Today, startups are the backbone of our nation’s economy. They drive growth and innovation, create jobs, and transform communities. According to research by the Kauffman Foundation, small, young firms have created an average of 1.5 million jobs per year over the past three decades, accounting for nearly all net new job growth. Fortunately, this growth is no longer limited to traditional tech hubs like Silicon Valley. It is happening all over the country. In towns across America—from Salem to Nashville to San Diego—new startup hubs are rising, capitalizing on local assets to bring ideas to life and transform local economies.
There is a growing recognition that creating a national and local environment where startups can thrive and scale is critical. While a great idea creates a foundation, fostering an entrepreneurial ecosystem that connects startups with partners in education, investment, and government is essential to transforming that idea into reality. There is an increasing awareness in Congress that pushing policies that foster startup innovation brings new businesses and jobs to their districts.
Still, a gap between startups and policymakers remains. Many members of Congress are not aware of the enormous impact these young companies are having in their own districts. On the other side, many startups are not aware of the outsized impact that government policies and resources can have on their chances at success. Startups help to bridge this gap, but nothing compares to a direct relationship between an elected official and his or her constituents.
As a former entrepreneur and current member of the U.S. House of Representatives, and as the head of a non-profit organization that works tirelessly to amplify the voice of startups in D.C., we recognize the tremendous importance of building a lasting dialogue between policymakers and startups. That’s why we were excited to partner with a number of other organizations and the members of the Congressional Caucus on Innovation and Entrepreneurship for the fourth-annual Startup Day Across America, which took place last week.
On August 4, dozens of members of Congress participated in events with entrepreneurs, incubators, and accelerators to celebrate the ingenuity and innovation taking place in their districts and states. In cities and towns around the country, elected officials had the chance to see firsthand how startups are leveraging the power of technology to develop new products and services at an unprecedented rate and drive economic growth in their districts. At these same events, entrepreneurs had the opportunity to showcase their work and tell policymakers how and why supportive policies make a difference.
In Massachusetts, we organized a roundtable discussion that featured an impressive group of local entrepreneurs that highlighted how startup companies in the Sixth District are creating jobs and producing innovative products to solve real-world challenges.
Entrepreneurs often take substantial financial risks in order to get a business off the ground, and it is critical that local entrepreneurs have the support of their elected representatives.

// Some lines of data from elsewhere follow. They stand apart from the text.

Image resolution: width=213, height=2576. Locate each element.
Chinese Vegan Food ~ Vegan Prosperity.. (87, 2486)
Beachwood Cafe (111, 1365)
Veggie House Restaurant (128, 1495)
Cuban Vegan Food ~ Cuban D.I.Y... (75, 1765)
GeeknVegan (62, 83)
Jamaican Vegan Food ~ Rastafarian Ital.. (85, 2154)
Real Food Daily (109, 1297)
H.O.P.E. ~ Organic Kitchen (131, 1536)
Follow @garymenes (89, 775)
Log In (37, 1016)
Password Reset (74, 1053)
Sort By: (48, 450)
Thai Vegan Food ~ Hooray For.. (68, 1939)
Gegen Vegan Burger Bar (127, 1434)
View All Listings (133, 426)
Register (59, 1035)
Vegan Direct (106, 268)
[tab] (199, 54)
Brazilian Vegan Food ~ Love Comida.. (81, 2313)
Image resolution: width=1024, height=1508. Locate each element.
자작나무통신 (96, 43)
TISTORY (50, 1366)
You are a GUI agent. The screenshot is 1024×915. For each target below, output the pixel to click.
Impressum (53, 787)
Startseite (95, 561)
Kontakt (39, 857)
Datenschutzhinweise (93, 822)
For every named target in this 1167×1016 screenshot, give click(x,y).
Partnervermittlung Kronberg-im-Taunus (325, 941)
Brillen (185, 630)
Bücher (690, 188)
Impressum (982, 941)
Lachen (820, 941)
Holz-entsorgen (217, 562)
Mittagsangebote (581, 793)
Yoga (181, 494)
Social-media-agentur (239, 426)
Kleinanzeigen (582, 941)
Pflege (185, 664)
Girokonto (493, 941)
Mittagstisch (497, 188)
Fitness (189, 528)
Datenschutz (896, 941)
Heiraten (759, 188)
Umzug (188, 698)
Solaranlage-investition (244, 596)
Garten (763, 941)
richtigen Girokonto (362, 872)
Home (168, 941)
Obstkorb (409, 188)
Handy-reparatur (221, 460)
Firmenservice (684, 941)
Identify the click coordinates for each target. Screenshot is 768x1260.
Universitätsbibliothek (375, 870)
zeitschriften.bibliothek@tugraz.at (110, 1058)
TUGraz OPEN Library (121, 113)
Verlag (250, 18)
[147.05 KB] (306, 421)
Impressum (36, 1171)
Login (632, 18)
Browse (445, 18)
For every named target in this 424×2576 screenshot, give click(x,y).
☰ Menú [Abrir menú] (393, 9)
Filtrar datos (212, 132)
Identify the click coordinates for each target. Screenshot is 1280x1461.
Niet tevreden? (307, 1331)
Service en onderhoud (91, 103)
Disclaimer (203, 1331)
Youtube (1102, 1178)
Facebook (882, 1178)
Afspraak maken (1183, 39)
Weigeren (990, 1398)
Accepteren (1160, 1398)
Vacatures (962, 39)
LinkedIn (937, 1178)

Whether it’s a tour of a local incubator, a demo from a startup, or simply a phone call with an entrepreneur in your district, these important conversations don’t just have to take place on a single day in August. We encourage lawmakers to schedule conversations with startups throughout the year and consistently connect and build relationships with the innovators driving economic growth in their communities. From protecting net neutrality to finding ways to drive capital to diverse entrepreneurs, lawmakers have the power to craft and champion policies that support startups. It’s critical that policymakers make an effort to understand what those policies are, according to the startups creating change right in their own backyards. And who knows—one of us may meet the next Steve Jobs, chasing the American Dream from his or her very own garage.